Melissa Henry already had a lot on her plate before a Norfolk Southern train derailed in East Palestine about a mile away from her home on February 3, spilling toxic chemicals into the air. She was going through a divorce and getting her home ready to put on the market. All she had left to do was photograph the home before it was to be listed.
But the process of selling her home since then has been “a nightmare,” she told CNN. “If the train wouldn’t have derailed, we would have sold within a couple of days,” Henry said. “But since the train derailed, nobody really wants to come to this town.”
Needing to move on with her life, she listed her four bedroom, 1,100-square foot home three weeks after the accident for $150,000. The first offer she received was $50,000 below the asking price. She reduced the price in March to $140,000 and ultimately went into contract with a first-time home buyer who offered $25,000 below the asking price.

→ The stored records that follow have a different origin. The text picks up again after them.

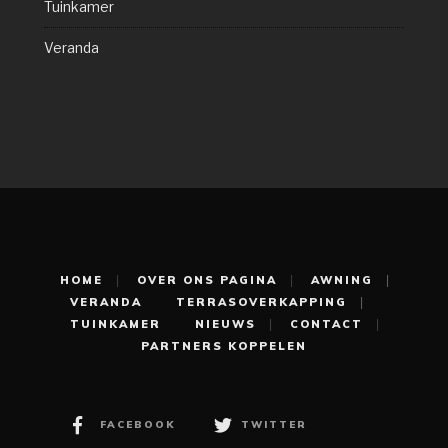
Tuinkamer
Veranda
HOME
OVER ONS PAGINA
AWNING
VERANDA
TERRASOVERKAPPING
TUINKAMER
NIEUWS
CONTACT
PARTNERS KOPPELEN
FACEBOOK
TWITTER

Henry said she believes the lower price for her home is a direct result of the accident — and she is clear who she thinks should make up the difference: Norfolk Southern.
“I think for everybody in this town who wants to move, Norfolk Southern should pay for them to move,” Henry said. “We shouldn’t be forced to stay somewhere we don’t feel comfortable. We don’t feel safe.”
Norfolk Southern announced it would work with the community to address concerns about losses in home values, not long after a CNN Town Hall in which residents of East Palestine were able to confront the railroad company’s CEO, Alan Shaw.
When asked for comment on this story, Norfolk Southern directed CNN to its statement from mid-March: “We are committed to working with the community to provide tailored protection for home sellers if their property loses value due to the impact of the derailment.”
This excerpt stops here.